Working data

──────────────────────────────

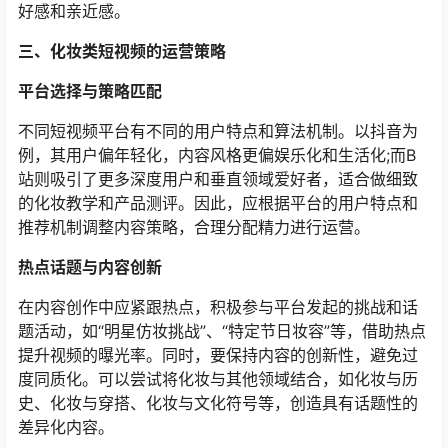
好感和亲近感。
三、化妆类短视频的运营策略
平台选择与策略匹配
不同短视频平台有不同的用户特点和算法机制。以抖音为
例，其用户偏年轻化，内容风格更偏娱乐化和生活化;而B
站则吸引了更多深度用户和垂直领域爱好者，适合做细致
的化妆教学和产品测评。因此，应根据平台的用户特点和
推荐机制调整内容策略，合理分配精力进行运营。
热点话题与内容创新
在内容创作中应紧跟热点，积极参与平台发起的挑战和话
题活动，如“明星仿妆挑战”、“特定节日妆容”等，借助热点
提升视频的曝光率。同时，要保持内容的创新性，避免过
度同质化。可以尝试将化妆与其他领域结合，如化妆与历
史、化妆与穿搭、化妆与文化符号等，创造具有话题性的
差异化内容。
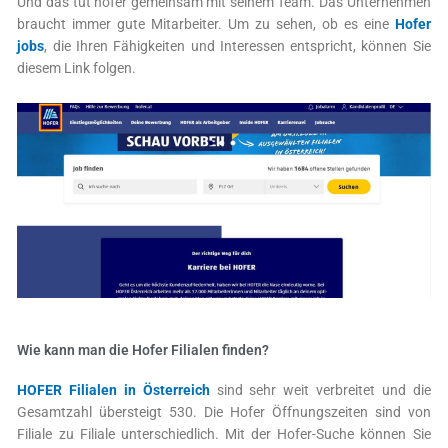
Und das tut hofer gemeinsam mit seinem Team. Das Unternehmen
braucht immer gute Mitarbeiter. Um zu sehen, ob es eine
Hofer
jobs
, die Ihren Fähigkeiten und Interessen entspricht, können Sie
diesem Link folgen.
Wie kann man die Hofer Filialen finden?
HOFER Filialen in Österreich
sind sehr weit verbreitet und die
Gesamtzahl übersteigt 530. Die Hofer Öffnungszeiten sind von
Filiale zu Filiale unterschiedlich. Mit der Hofer-Suche können Sie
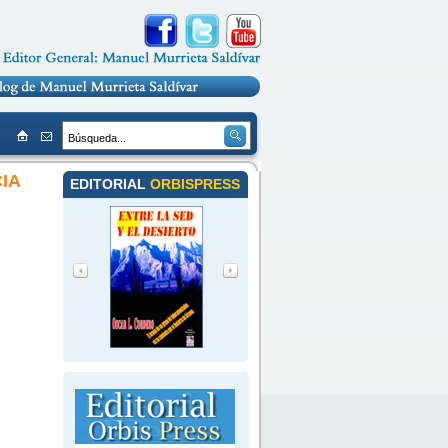
IA
EDITORIAL
ORBISPRESS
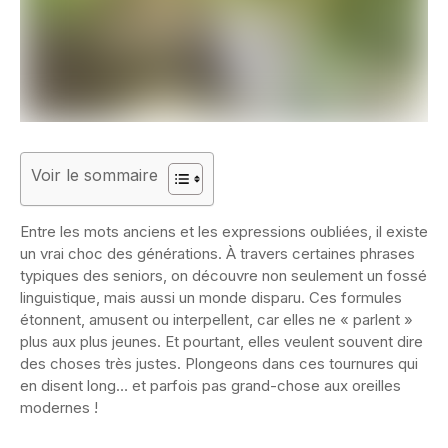
Voir le sommaire
Entre les mots anciens et les expressions oubliées, il existe
un vrai choc des générations. À travers certaines phrases
typiques des seniors, on découvre non seulement un fossé
linguistique, mais aussi un monde disparu. Ces formules
étonnent, amusent ou interpellent, car elles ne « parlent »
plus aux plus jeunes. Et pourtant, elles veulent souvent dire
des choses très justes. Plongeons dans ces tournures qui
en disent long… et parfois pas grand-chose aux oreilles
modernes !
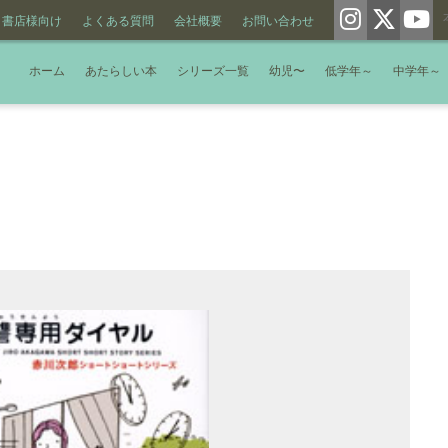
書店様向け
よくある質問
会社概要
お問い合わせ
ホーム
あたらしい本
シリーズ一覧
幼児〜
低学年～
中学年～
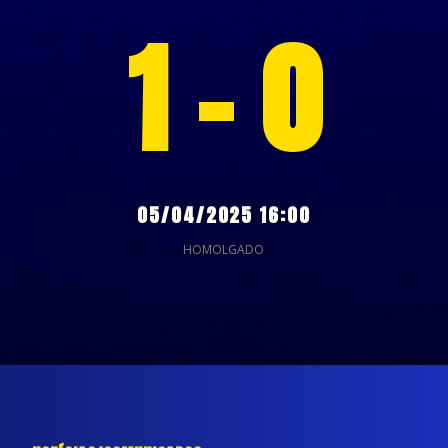
1 - 0
05/04/2025 16:00
HOMOLGADO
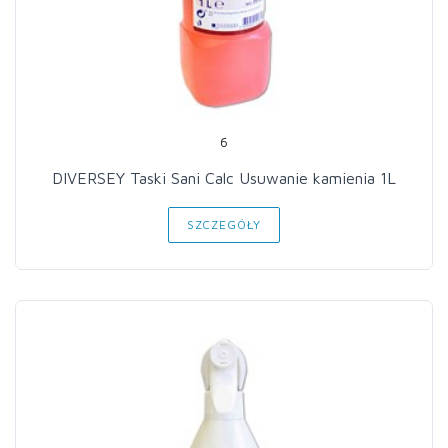
6
DIVERSEY Taski Sani Calc Usuwanie kamienia 1L
SZCZEGÓŁY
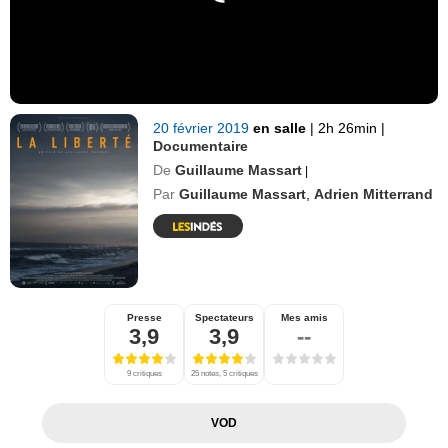
20 février 2019
en salle
|
2h 26min
|
Documentaire
De
Guillaume Massart
|
Par
Guillaume Massart
,
Adrien Mitterrand
Presse
Spectateurs
Mes amis
3,9
3,9
--
9 critiques
25 notes, 5 critiques
VOD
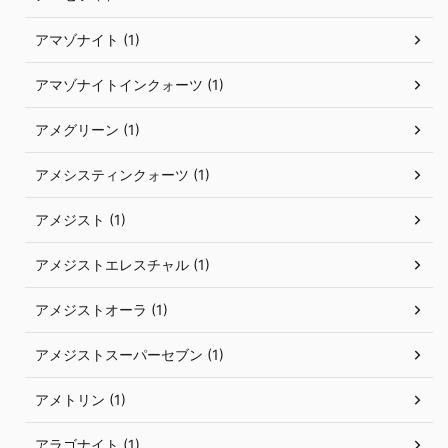
アマゾナイト (1)
アマゾナイトインクォーツ (1)
アメグリーン (1)
アメシスティンクォーツ (1)
アメジスト (1)
アメジストエレスチャル (1)
アメジストオーラ (1)
アメジストスーパーセブン (1)
アメトリン (1)
アラゴナイト (1)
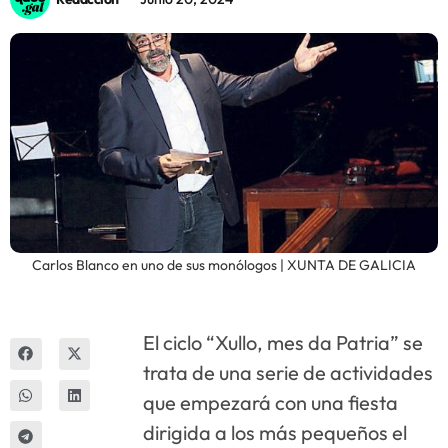
Innova
Carlos Blanco en uno de sus monólogos | XUNTA DE GALICIA
El ciclo “Xullo, mes da Patria” se
trata de una serie de actividades
que empezará con una fiesta
dirigida a los más pequeños el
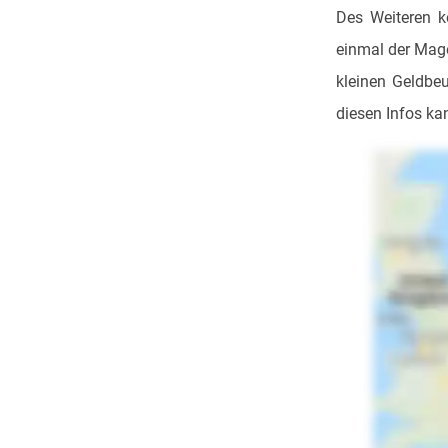
Des Weiteren k
einmal der Mage
kleinen Geldbe
diesen Infos ka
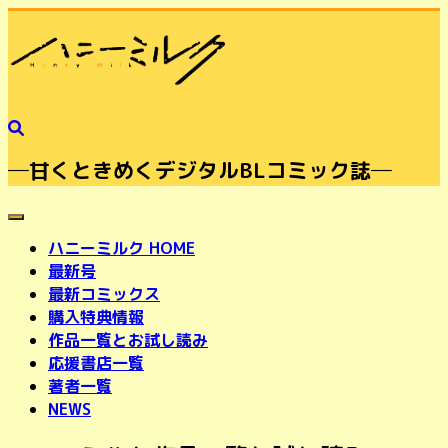
─甘くときめくデジタルBLコミック誌─
toggle navigation
ハニーミルク HOME
最新号
最新コミックス
購入特典情報
作品一覧とお試し読み
応援書店一覧
著者一覧
NEWS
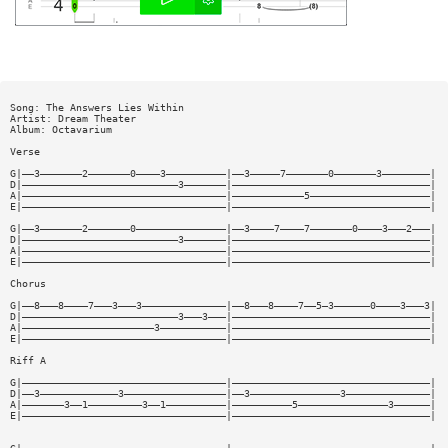
Song: The Answers Lies Within
Artist: Dream Theater
Album: Octavarium
Verse
G|——3———————2———————0————3——————————|——3—————7———————0———————3————————|
D|——————————————————————————3———————|—————————————————————————————————|
A|——————————————————————————————————|————————————5————————————————————|
E|——————————————————————————————————|—————————————————————————————————|
G|——3———————2———————0———————————————|——3————7————7———————0————3———2———|
D|——————————————————————————3———————|—————————————————————————————————|
A|——————————————————————————————————|—————————————————————————————————|
E|——————————————————————————————————|—————————————————————————————————|
Chorus
G|——8———8————7———3———3——————————————|——8———8————7——5—3——————0————3———3|
D|——————————————————————————3———3———|—————————————————————————————————|
A|——————————————————————3———————————|—————————————————————————————————|
E|——————————————————————————————————|—————————————————————————————————|
Riff A
G|——————————————————————————————————|—————————————————————————————————|
D|——3—————————————3—————————————————|——3———————————————3——————————————|
A|———————3——1—————————3——1——————————|——————————5———————————————3——————|
E|——————————————————————————————————|—————————————————————————————————|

──────────────────────────────

Copy out each line of the records where the string "können" appears.

Solved problem
, die Ihren Fähigkeiten und Interessen entspricht, können Sie
Filiale zu Filiale unterschiedlich. Mit der Hofer-Suche können Sie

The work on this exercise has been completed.